Our sweltering July probably prompted many gardeners to reach for the hosepipe. In fact, according to The Royal Horticultural Society (RHS), less than three per cent of the annual water consumption of an average household is estimated to be from garden use, but at peak demand times as much as 70 per cent of water supplied may be used in gardens.

This doesn’t have to be the case though. Rainwater collected in water butts, waste water from the kitchen and grey water from the bathroom can all be used to water plants.

Or, maybe, the ultimate solution is simply to create a garden that doesn’t need much watering in the first place.

This doesn’t mean creating a desert garden devoid of colour. Dramatic flowerbeds can easily be achieved from plants that have very low moisture and maintenance demands. Many drought-resistant plants naturally form communities of plants which all thrive in the same conditions and come from similar Mediterranean habitats.

At the front of the border you could have dwarf lavender, Sedum spectabile, lamb’s ears and ornamental grass such as stipa tenuissima, while middle-sized drought-resistant plants include Echinacea purpurea ‘Magnus’, Erysimum ‘Bowles’s Mauve’ (wallflower), Russian sage and Nepeta ‘Six Hills Giant’ (catmint). At the back of the border you could use species more than 1.8m tall, including Cotinus coggygria ‘Royal Purple’, Choisya ternata (Mexican orange blossom) and Trachelospermum jasminoides.
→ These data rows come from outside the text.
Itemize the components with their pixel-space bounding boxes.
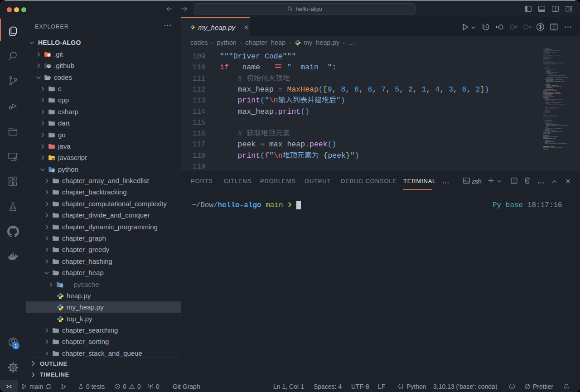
svg-text:JS: JS — [52, 157, 55, 160]
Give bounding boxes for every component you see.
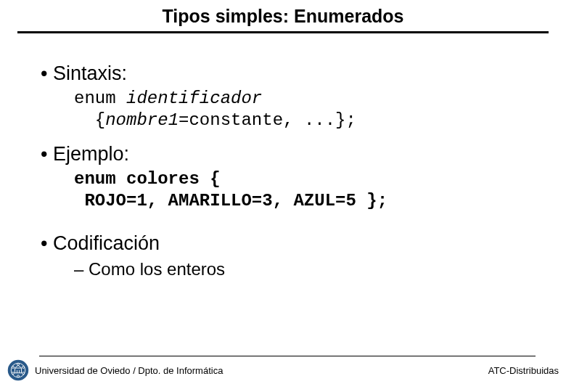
bullet-codificacion: Codificación bbox=[41, 232, 525, 255]
university-logo-icon bbox=[7, 359, 29, 381]
code-sintaxis: enum identificador {nombre1=constante, .… bbox=[74, 88, 525, 131]
subbullet-enteros: Como los enteros bbox=[74, 259, 525, 279]
footer: Universidad de Oviedo / Dpto. de Informá… bbox=[0, 356, 566, 392]
code-line: enum colores { bbox=[74, 169, 221, 189]
footer-left: Universidad de Oviedo / Dpto. de Informá… bbox=[6, 359, 223, 381]
code-text: { bbox=[74, 110, 105, 130]
slide: Tipos simples: Enumerados Sintaxis: enum… bbox=[0, 0, 566, 392]
code-ejemplo: enum colores { ROJO=1, AMARILLO=3, AZUL=… bbox=[74, 168, 525, 212]
bullet-ejemplo: Ejemplo: bbox=[41, 143, 525, 166]
code-ident: identificador bbox=[126, 89, 262, 108]
footer-right-text: ATC-Distribuidas bbox=[488, 365, 560, 376]
title-wrap: Tipos simples: Enumerados bbox=[0, 0, 566, 27]
footer-left-text: Universidad de Oviedo / Dpto. de Informá… bbox=[35, 365, 223, 376]
code-ident: nombre1 bbox=[105, 110, 179, 130]
bullet-sintaxis: Sintaxis: bbox=[41, 62, 525, 85]
footer-row: Universidad de Oviedo / Dpto. de Informá… bbox=[0, 356, 566, 381]
slide-title: Tipos simples: Enumerados bbox=[163, 6, 404, 27]
content: Sintaxis: enum identificador {nombre1=co… bbox=[0, 33, 566, 392]
code-line: ROJO=1, AMARILLO=3, AZUL=5 }; bbox=[74, 191, 387, 211]
code-text: =constante, ...}; bbox=[179, 110, 356, 130]
code-text: enum bbox=[74, 89, 126, 108]
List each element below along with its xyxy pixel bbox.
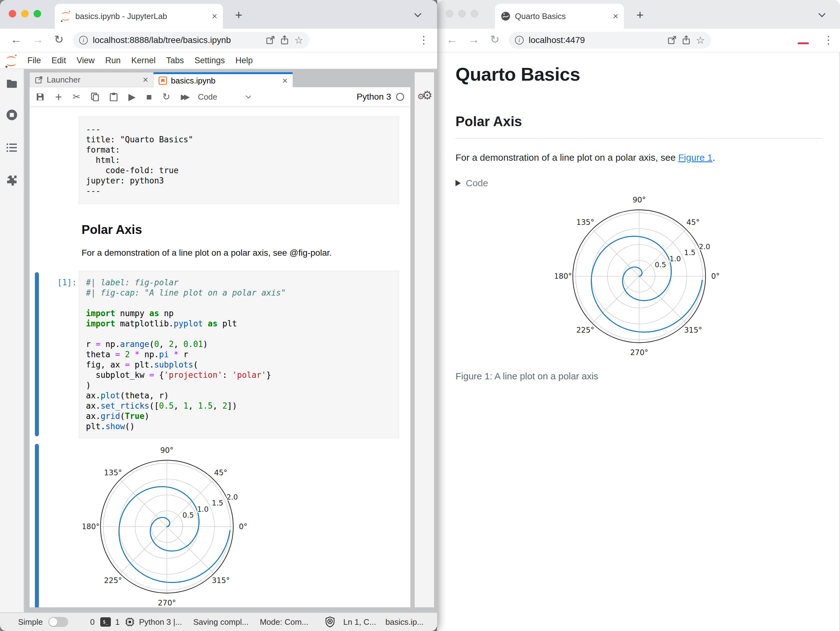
site-info-icon[interactable]: i xyxy=(79,36,88,44)
copy-cells-icon[interactable] xyxy=(91,92,99,101)
share-icon[interactable] xyxy=(280,35,289,45)
extension-manager-icon[interactable] xyxy=(6,174,18,186)
simple-mode-toggle[interactable] xyxy=(48,617,68,627)
doc-tab-launcher[interactable]: Launcher × xyxy=(30,72,153,87)
cursor-position[interactable]: Ln 1, C... xyxy=(343,617,376,627)
cut-cells-icon[interactable]: ✂ xyxy=(73,92,81,101)
menu-view[interactable]: View xyxy=(77,56,95,65)
menu-kernel[interactable]: Kernel xyxy=(131,56,156,65)
chevron-down-icon[interactable] xyxy=(246,93,251,99)
markdown-cell[interactable]: Polar Axis For a demonstration of a line… xyxy=(30,223,411,258)
dock-panel: Launcher × basics.ipynb × + ✂ xyxy=(30,72,411,607)
save-icon[interactable] xyxy=(36,92,44,101)
figure-link[interactable]: Figure 1 xyxy=(678,152,712,163)
tab-close-icon[interactable]: × xyxy=(613,11,618,21)
kernel-name[interactable]: Python 3 xyxy=(357,92,391,102)
file-browser-icon[interactable] xyxy=(6,79,17,89)
close-window-button[interactable] xyxy=(446,10,453,17)
svg-text:135°: 135° xyxy=(576,218,594,227)
menu-settings[interactable]: Settings xyxy=(194,56,225,65)
tab-close-icon[interactable]: × xyxy=(212,11,217,21)
notebook-scroll-area[interactable]: --- title: "Quarto Basics" format: html:… xyxy=(30,107,411,607)
browser-menu-icon[interactable]: ⋮ xyxy=(418,34,429,46)
menu-run[interactable]: Run xyxy=(105,56,121,65)
execution-prompt: [1]: xyxy=(57,278,95,287)
tab-search-chevron-icon[interactable] xyxy=(818,10,826,17)
raw-cell[interactable]: --- title: "Quarto Basics" format: html:… xyxy=(30,117,411,204)
kernels-count[interactable]: 1 xyxy=(115,617,120,627)
kernel-chip-icon[interactable] xyxy=(125,617,134,627)
property-inspector-gears-icon[interactable]: ⚙⚙ xyxy=(417,89,433,102)
paste-cells-icon[interactable] xyxy=(110,92,118,101)
quarto-page: Quarto Basics Polar Axis For a demonstra… xyxy=(437,52,840,631)
reload-icon[interactable]: ↻ xyxy=(54,33,63,46)
editor-mode[interactable]: Mode: Com... xyxy=(260,617,308,627)
zoom-window-button[interactable] xyxy=(34,10,41,17)
menu-tabs[interactable]: Tabs xyxy=(166,56,184,65)
tab-search-chevron-icon[interactable] xyxy=(414,10,422,17)
menu-file[interactable]: File xyxy=(27,56,41,65)
code-editor[interactable]: #| label: fig-polar #| fig-cap: "A line … xyxy=(79,271,399,438)
macos-traffic-lights[interactable] xyxy=(446,10,478,17)
terminals-count[interactable]: 0 xyxy=(90,617,94,627)
minimize-window-button[interactable] xyxy=(458,10,466,17)
doc-tab-close-icon[interactable]: × xyxy=(282,76,288,85)
cell-type-dropdown[interactable]: Code xyxy=(198,92,217,102)
statusbar-filename[interactable]: basics.ip... xyxy=(385,617,424,627)
yaml-frontmatter[interactable]: --- title: "Quarto Basics" format: html:… xyxy=(79,117,399,204)
back-icon[interactable]: ← xyxy=(447,33,458,46)
svg-text:0°: 0° xyxy=(711,272,720,281)
browser-tab[interactable]: Quarto Basics × xyxy=(495,4,624,28)
stop-kernel-icon[interactable]: ■ xyxy=(146,92,152,101)
forward-icon[interactable]: → xyxy=(32,33,44,46)
saving-status: Saving compl... xyxy=(193,617,249,627)
bookmark-star-icon[interactable]: ☆ xyxy=(696,35,705,45)
browser-titlebar: Quarto Basics × + xyxy=(437,0,840,28)
cell-collapser[interactable] xyxy=(35,272,39,436)
new-tab-button[interactable]: + xyxy=(235,9,242,21)
reload-icon[interactable]: ↻ xyxy=(490,33,499,46)
svg-text:270°: 270° xyxy=(158,599,176,607)
address-bar[interactable]: i localhost:8888/lab/tree/basics.ipynb ☆ xyxy=(73,32,309,49)
doc-tab-close-icon[interactable]: × xyxy=(142,75,148,84)
back-icon[interactable]: ← xyxy=(11,33,22,46)
browser-menu-icon[interactable]: ⋮ xyxy=(823,34,834,46)
share-icon[interactable] xyxy=(682,35,691,45)
code-fold-toggle[interactable]: Code xyxy=(455,178,822,188)
running-kernels-icon[interactable] xyxy=(6,109,18,121)
zoom-window-button[interactable] xyxy=(471,10,478,17)
restart-run-all-icon[interactable]: ▶▶ xyxy=(181,93,188,101)
code-cell[interactable]: [1]: #| label: fig-polar #| fig-cap: "A … xyxy=(30,271,411,438)
close-window-button[interactable] xyxy=(9,10,16,17)
browser-tab[interactable]: basics.ipynb - JupyterLab × xyxy=(55,4,223,28)
minimize-window-button[interactable] xyxy=(21,10,28,17)
new-tab-button[interactable]: + xyxy=(636,9,644,21)
address-bar[interactable]: i localhost:4479 ☆ xyxy=(509,32,711,49)
bookmark-star-icon[interactable]: ☆ xyxy=(294,35,303,45)
jupyterlab-browser-window: basics.ipynb - JupyterLab × + ← → ↻ i lo… xyxy=(0,0,437,631)
url-text[interactable]: localhost:4479 xyxy=(529,35,662,45)
macos-traffic-lights[interactable] xyxy=(9,10,41,17)
restart-kernel-icon[interactable]: ↻ xyxy=(163,92,170,101)
kernel-status-text[interactable]: Python 3 |... xyxy=(139,617,182,627)
open-in-new-icon[interactable] xyxy=(265,35,275,45)
menu-help[interactable]: Help xyxy=(235,56,253,65)
forward-icon[interactable]: → xyxy=(468,33,480,46)
site-info-icon[interactable]: i xyxy=(515,36,524,44)
kernel-status-icon[interactable] xyxy=(396,93,404,101)
output-cell[interactable]: 0°45°90°135°180°225°270°315°0.51.01.52.0 xyxy=(30,443,411,607)
open-in-new-icon[interactable] xyxy=(667,35,677,45)
svg-text:270°: 270° xyxy=(630,348,648,357)
url-text[interactable]: localhost:8888/lab/tree/basics.ipynb xyxy=(93,35,261,45)
doc-tab-notebook[interactable]: basics.ipynb × xyxy=(153,72,293,87)
svg-text:180°: 180° xyxy=(83,522,99,531)
svg-text:45°: 45° xyxy=(214,468,227,477)
menu-edit[interactable]: Edit xyxy=(52,56,66,65)
add-cell-icon[interactable]: + xyxy=(55,91,62,103)
table-of-contents-icon[interactable] xyxy=(6,142,17,153)
output-collapser[interactable] xyxy=(35,444,39,607)
trust-shield-icon[interactable] xyxy=(325,616,335,628)
notebook-toolbar: + ✂ ▶ ■ ↻ ▶▶ Code Python 3 xyxy=(30,87,411,107)
run-cell-icon[interactable]: ▶ xyxy=(128,92,136,101)
terminal-icon[interactable]: $_ xyxy=(100,617,111,627)
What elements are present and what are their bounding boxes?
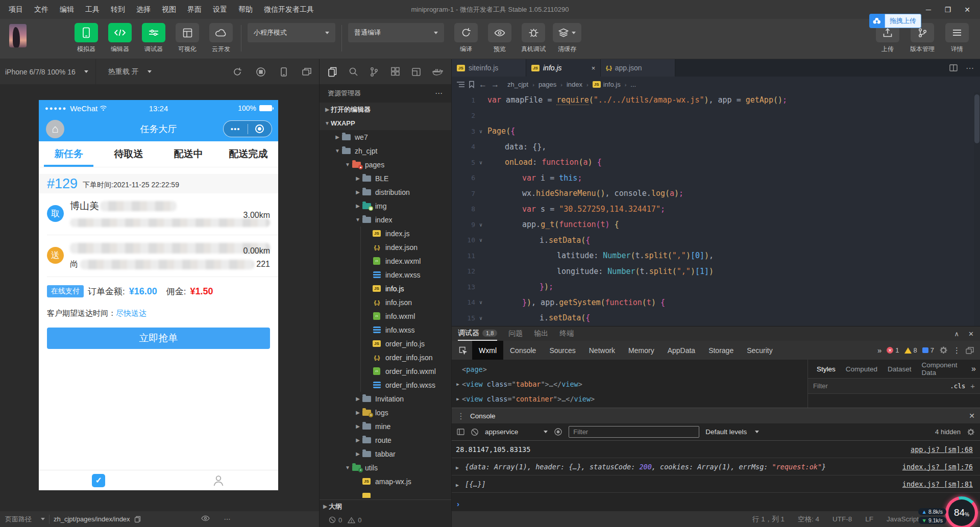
menu-item[interactable]: 转到: [106, 3, 130, 16]
tree-item-route[interactable]: ▶ route: [320, 433, 451, 447]
breadcrumb-item[interactable]: zh_cjpt: [507, 81, 528, 88]
home-button[interactable]: ⌂: [46, 120, 64, 138]
code-editor[interactable]: 1 var amapFile = require("../../utils/am…: [452, 92, 980, 326]
dock-side-icon[interactable]: [966, 347, 974, 354]
source-link[interactable]: index.js? [sm]:76: [902, 463, 973, 471]
editor-tab-siteinfo.js[interactable]: JSsiteinfo.js: [452, 59, 526, 77]
styles-filter-input[interactable]: Filter: [813, 382, 945, 390]
overflow-tabs-icon[interactable]: »: [971, 364, 976, 373]
copy-icon[interactable]: [134, 516, 141, 523]
tree-item[interactable]: [320, 488, 451, 499]
editor-tab-app.json[interactable]: {..}app.json: [601, 59, 675, 77]
order-tab-新任务[interactable]: 新任务: [39, 141, 99, 167]
tree-item-info.wxss[interactable]: info.wxss: [320, 323, 451, 337]
tree-item-logs[interactable]: ▶ ≡logs: [320, 406, 451, 419]
tree-item-order_info.wxss[interactable]: order_info.wxss: [320, 378, 451, 392]
tree-item-amap-wx.js[interactable]: JSamap-wx.js: [320, 474, 451, 488]
tree-item-we7[interactable]: ▶ we7: [320, 130, 451, 144]
rotate-device-icon[interactable]: [279, 67, 288, 77]
toolbar-button-编译[interactable]: 编译: [452, 23, 480, 54]
pickup-section[interactable]: 取 博山美 3.00km: [39, 193, 278, 235]
devtools-tab-Console[interactable]: Console: [503, 341, 543, 360]
toolbar-button-详情[interactable]: 详情: [943, 23, 971, 54]
wxml-node[interactable]: ▶ <view class="container">…</view>: [454, 391, 807, 406]
menu-item[interactable]: 编辑: [55, 3, 79, 16]
tree-item-info.json[interactable]: {..}info.json: [320, 295, 451, 309]
new-style-rule-icon[interactable]: +: [970, 382, 975, 390]
source-control-icon[interactable]: [370, 67, 379, 77]
log-levels-select[interactable]: Default levels: [705, 428, 759, 436]
devtools-tab-Storage[interactable]: Storage: [702, 341, 740, 360]
console-message[interactable]: 28.81147,105.83135 app.js? [sm]:68: [452, 441, 980, 458]
tree-item-order_info.js[interactable]: JSorder_info.js: [320, 337, 451, 350]
devtools-tab-AppData[interactable]: AppData: [661, 341, 702, 360]
bookmark-icon[interactable]: [469, 81, 475, 88]
clear-console-icon[interactable]: [471, 428, 479, 436]
order-tab-配送完成[interactable]: 配送完成: [218, 141, 278, 167]
menu-item[interactable]: 帮助: [234, 3, 257, 16]
performance-gauge[interactable]: 84%: [945, 496, 978, 527]
order-header[interactable]: #129 下单时间:2021-11-25 22:22:59: [39, 174, 278, 193]
menu-item[interactable]: 视图: [157, 3, 181, 16]
fold-arrow-icon[interactable]: ∨: [475, 315, 486, 321]
toolbar-button-真机调试[interactable]: 真机调试: [520, 23, 547, 54]
more-icon[interactable]: ⋯: [224, 515, 232, 523]
restart-icon[interactable]: [232, 67, 242, 77]
styles-tab-Dataset[interactable]: Dataset: [883, 365, 916, 373]
menu-item[interactable]: 项目: [4, 3, 28, 16]
console-settings-icon[interactable]: [967, 428, 975, 436]
breadcrumb-item[interactable]: ...: [630, 81, 636, 88]
devtools-tab-Sources[interactable]: Sources: [543, 341, 582, 360]
nav-forward-icon[interactable]: →: [491, 80, 499, 89]
tree-item-utils[interactable]: ▼ +utils: [320, 461, 451, 474]
console-message[interactable]: ▶ [{…}] index.js? [sm]:81: [452, 475, 980, 493]
console-filter-input[interactable]: Filter: [569, 426, 699, 438]
docker-icon[interactable]: [432, 67, 443, 76]
tree-item-index[interactable]: ▼ index: [320, 213, 451, 227]
close-drawer-icon[interactable]: ✕: [969, 412, 975, 420]
stop-icon[interactable]: [256, 67, 266, 77]
nav-back-icon[interactable]: ←: [479, 80, 487, 89]
tree-item-img[interactable]: ▶ ▦img: [320, 199, 451, 213]
fold-arrow-icon[interactable]: ∨: [475, 299, 486, 305]
tree-item-index.wxml[interactable]: ‹›index.wxml: [320, 254, 451, 268]
more-actions-icon[interactable]: ⋯: [966, 63, 974, 73]
close-tab-icon[interactable]: ×: [591, 64, 595, 72]
order-tab-配送中[interactable]: 配送中: [159, 141, 218, 167]
split-editor-icon[interactable]: [949, 64, 958, 71]
devtools-tab-Network[interactable]: Network: [582, 341, 622, 360]
close-panel-icon[interactable]: ✕: [968, 330, 974, 338]
wxml-tree[interactable]: <page> ▶ <view class="tabbar">…</view> ▶…: [452, 360, 807, 408]
inspect-element-icon[interactable]: [455, 346, 470, 355]
devtools-settings-icon[interactable]: [939, 346, 948, 355]
tree-item-BLE[interactable]: ▶ BLE: [320, 171, 451, 185]
fold-arrow-icon[interactable]: ∨: [475, 160, 486, 165]
tree-item-info.wxml[interactable]: ‹›info.wxml: [320, 309, 451, 323]
tree-item-index.js[interactable]: JSindex.js: [320, 227, 451, 240]
panel-tab-问题[interactable]: 问题: [508, 327, 523, 341]
tree-item-Invitation[interactable]: ▶ Invitation: [320, 392, 451, 406]
tree-item-distribution[interactable]: ▶ distribution: [320, 185, 451, 199]
device-select[interactable]: iPhone 6/7/8 100% 16: [0, 68, 88, 76]
outline-section[interactable]: ▶ 大纲: [320, 499, 451, 513]
mode-select[interactable]: 小程序模式: [248, 23, 335, 42]
live-expression-icon[interactable]: [554, 428, 562, 436]
source-link[interactable]: app.js? [sm]:68: [911, 445, 973, 454]
order-tab-待取送[interactable]: 待取送: [99, 141, 158, 167]
toolbar-button-编辑器[interactable]: 编辑器: [106, 23, 134, 54]
tree-item-info.js[interactable]: JSinfo.js: [320, 282, 451, 295]
expect-value[interactable]: 尽快送达: [116, 309, 146, 317]
breadcrumb-item[interactable]: JSinfo.js: [593, 81, 621, 88]
outline-list-icon[interactable]: [457, 81, 464, 88]
search-icon[interactable]: [349, 67, 358, 77]
overflow-tabs-icon[interactable]: »: [877, 346, 881, 355]
fold-arrow-icon[interactable]: ∨: [475, 237, 486, 243]
page-path-label[interactable]: 页面路径: [5, 515, 32, 524]
more-actions-icon[interactable]: ⋯: [435, 89, 443, 98]
menu-item[interactable]: 设置: [208, 3, 232, 16]
editor-scrollbar[interactable]: [974, 92, 980, 326]
user-avatar[interactable]: [9, 24, 27, 47]
panel-tab-调试器[interactable]: 调试器1,8: [458, 327, 497, 341]
drag-upload-badge[interactable]: 拖拽上传: [869, 14, 921, 28]
context-select[interactable]: appservice: [485, 428, 548, 436]
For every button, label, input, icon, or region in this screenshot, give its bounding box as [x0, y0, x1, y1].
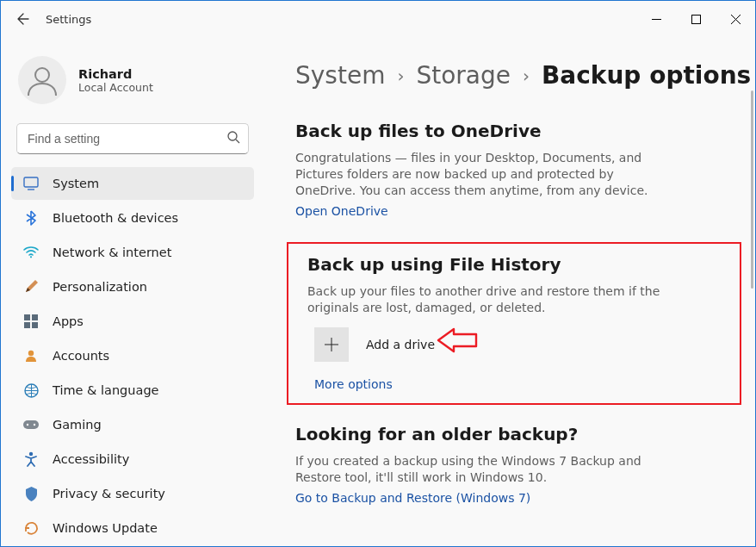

Most drought-tolerant plants will have either aromatic leaves, fleshy and succulent leaves (which store moisture for dry spells), grey leaves, hairy leaves (which shade themselves with their own hairs), long narrow leaves (which are good at shedding heat without water), or spikes (which act as ‘fins’ to cool the plant).

The RHS offers these extra tips to create a more drought-resistant, but still attractive, garden: n Cultivate the soil deeply and dig in large quantities of organic matter to improve soil structure, water retention and water availability for plants. Well-rotted garden compost, mushroom compost, composted bark and well-rotted farmyard manure are all suitable forms of organic matter. Heavy manuring can add nearly a month’s worth of water storage capacity to the soil. Loam-based potting compost doesn’t dry out as quickly as peat-free composts. If using peat-free, water-retaining gels might have some benefit.

n Apply sufficient fertiliser as plants use water most efficiently where nutrient levels are adequate. But do not apply too much fertiliser to the soil, as this can encourage too much lush growth which can flop in summer, requiring extra watering and becoming frost-damaged in winter.

n Choose plants with grey-green or silver leaves as they reflect the sun’s rays, helping to conserve moisture within the plant tissues.

n Try to choose plants which suit the soil type and aspect. They will be more tolerant of varying climatic conditions as well as of pest and disease problems.

n Plant things while they are still small. They will develop much greater resilience as they adapt to their conditions from a young age. Ideally plant in autumn so they can do some growing before dry weather arrives.

n If planting Mediterranean plants, do so in spring when the soil is warming up. Many of these plants will suffer from root-rot if planted in autumn and become cold and damp over winter.

n Before planting, thoroughly soak the plants in their pots in a bucket of water until the bubbles stop rising to the surface.

n Thoroughly water in all new plants (and keep them watered in the first season after planting to ensure they establish well). Once established, they will become much more drought tolerant.

n After planting, mulch the bed with 5-7.5cm (2-3in) of gravel or, even better, a layer of compost or straw covered with gravel, to help retain moisture while the plants establish.